TASK DETAILS -
Once you find the line with "Screenshot is 465x2576." in the data that follows, repeat it and every line after it exactly, through the line with "En savoir plus (232, 395)".

DATASET EXCERPTS -
———
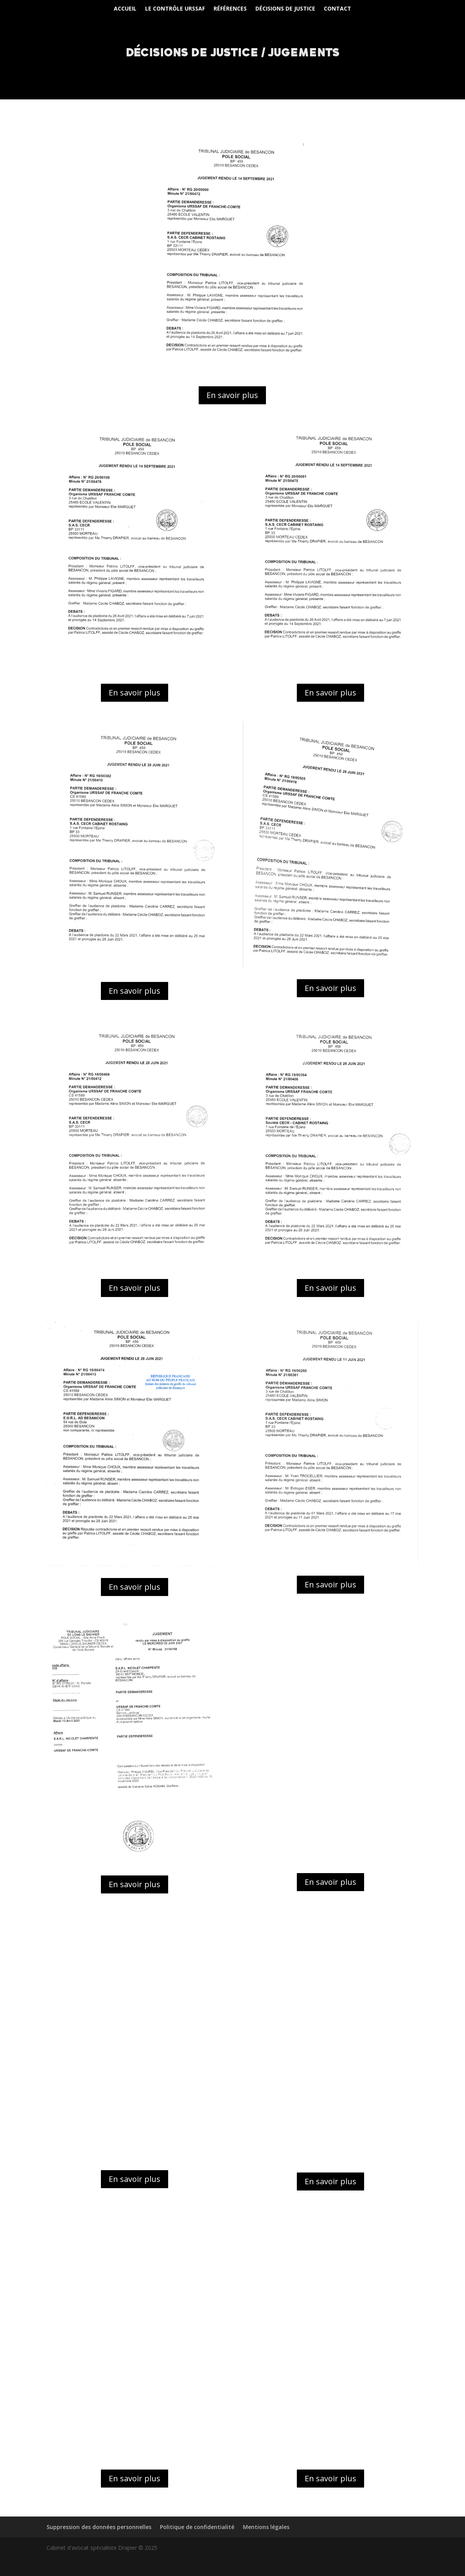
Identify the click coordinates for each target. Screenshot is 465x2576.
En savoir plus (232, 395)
———
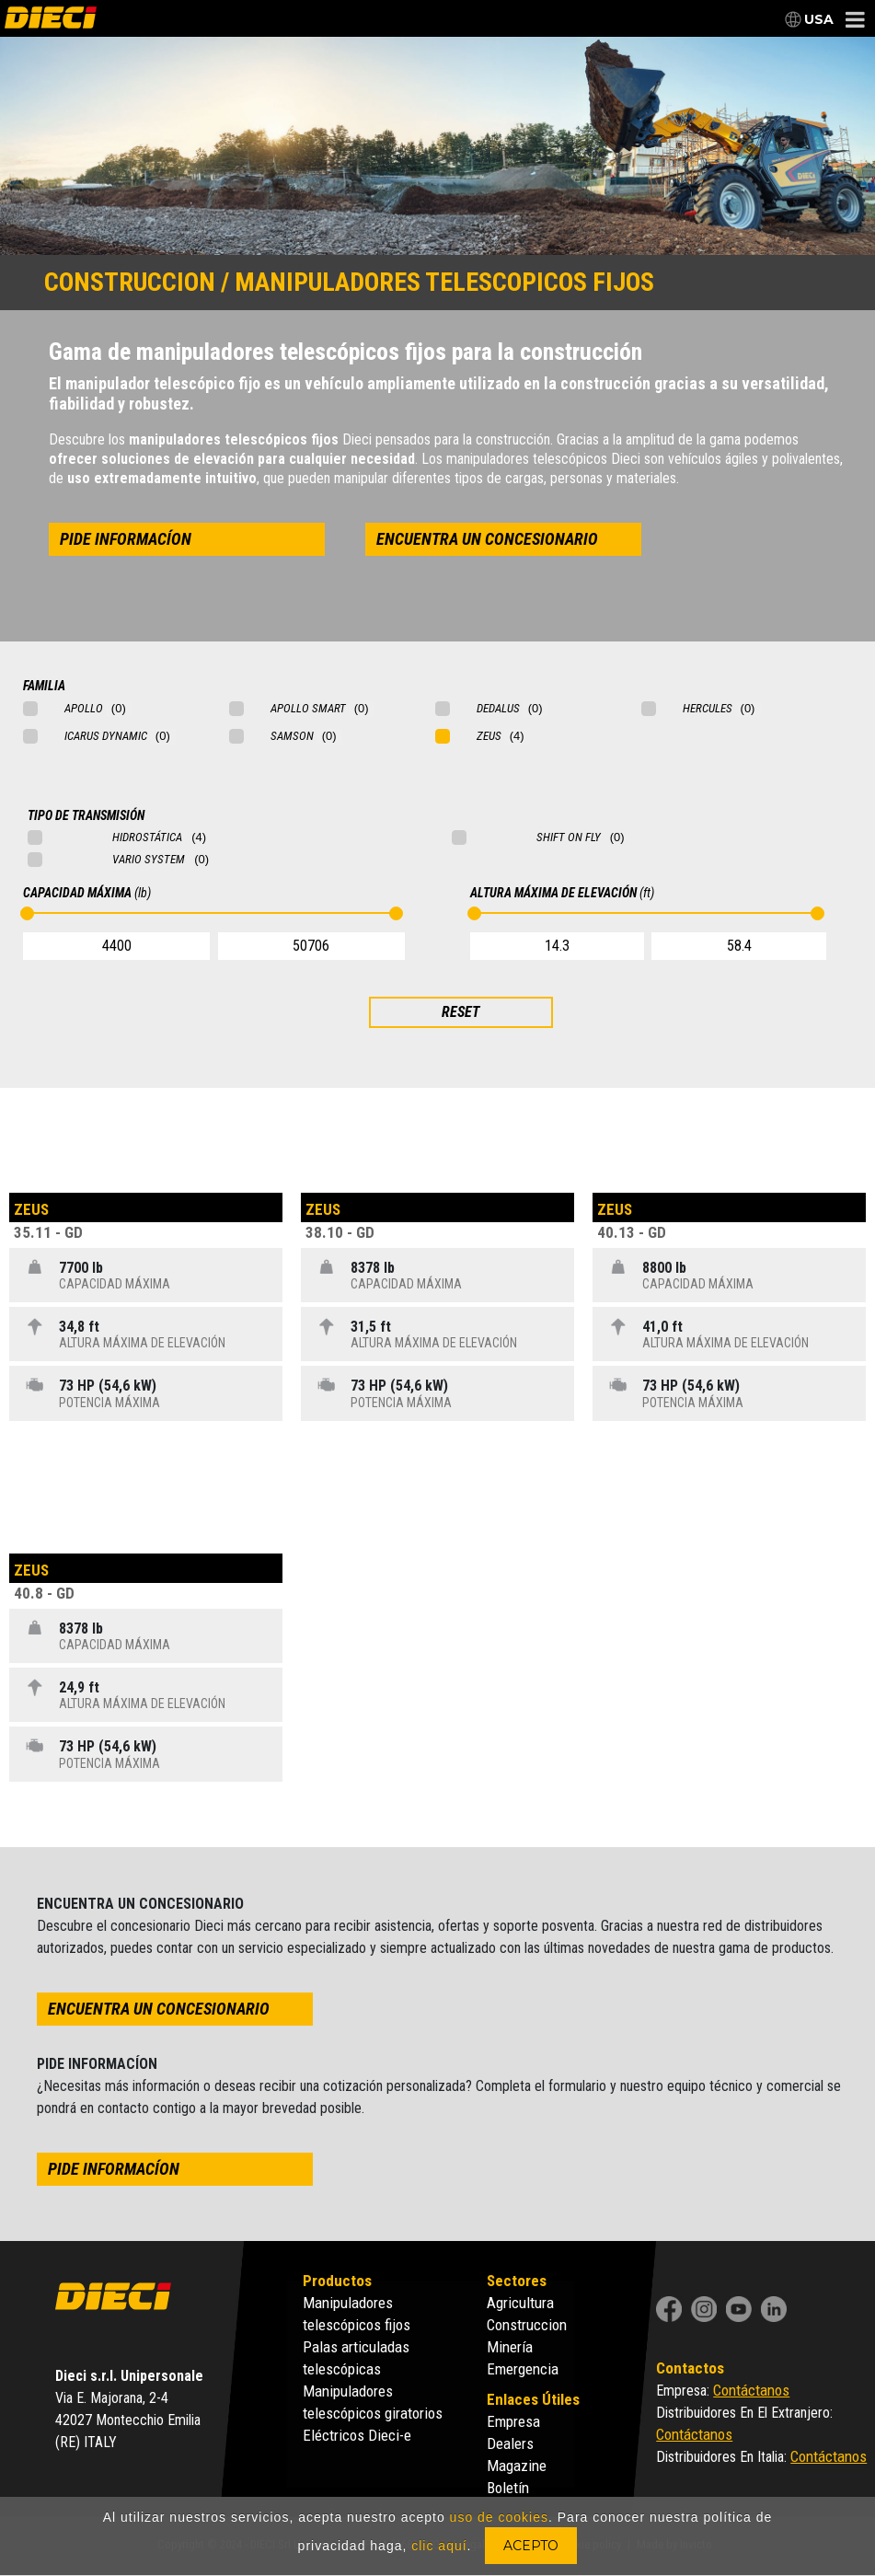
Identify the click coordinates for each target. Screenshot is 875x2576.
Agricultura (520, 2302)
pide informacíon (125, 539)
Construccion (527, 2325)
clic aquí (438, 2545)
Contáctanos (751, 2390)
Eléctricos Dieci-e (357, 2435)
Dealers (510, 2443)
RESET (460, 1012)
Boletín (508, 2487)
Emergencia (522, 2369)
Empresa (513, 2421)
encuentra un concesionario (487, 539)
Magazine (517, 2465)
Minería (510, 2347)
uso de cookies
———
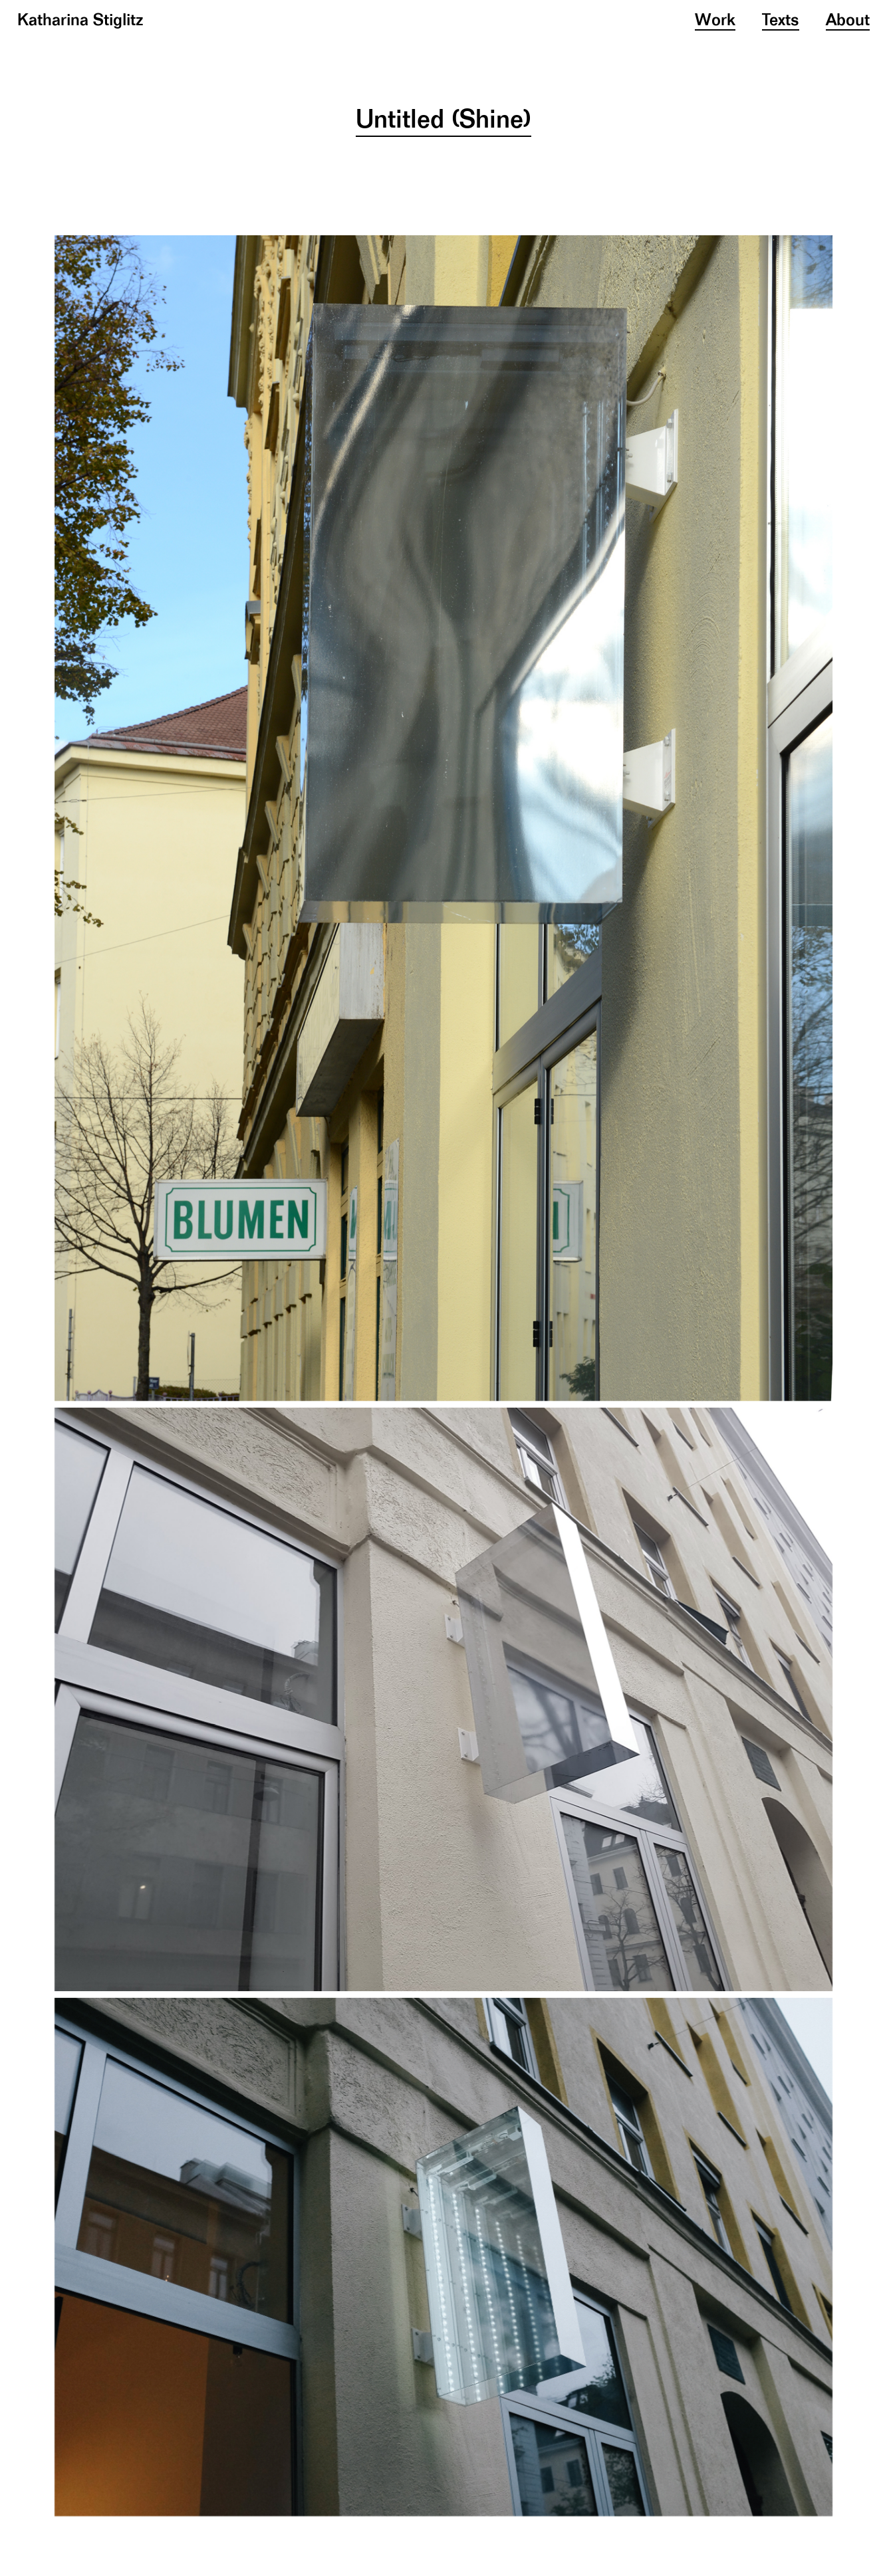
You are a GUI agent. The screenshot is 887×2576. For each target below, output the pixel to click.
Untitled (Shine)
———
EXERCISE RESPONSE -
Identify the click coordinates for each target. Screenshot is 465x2576.
En savoir plus (232, 395)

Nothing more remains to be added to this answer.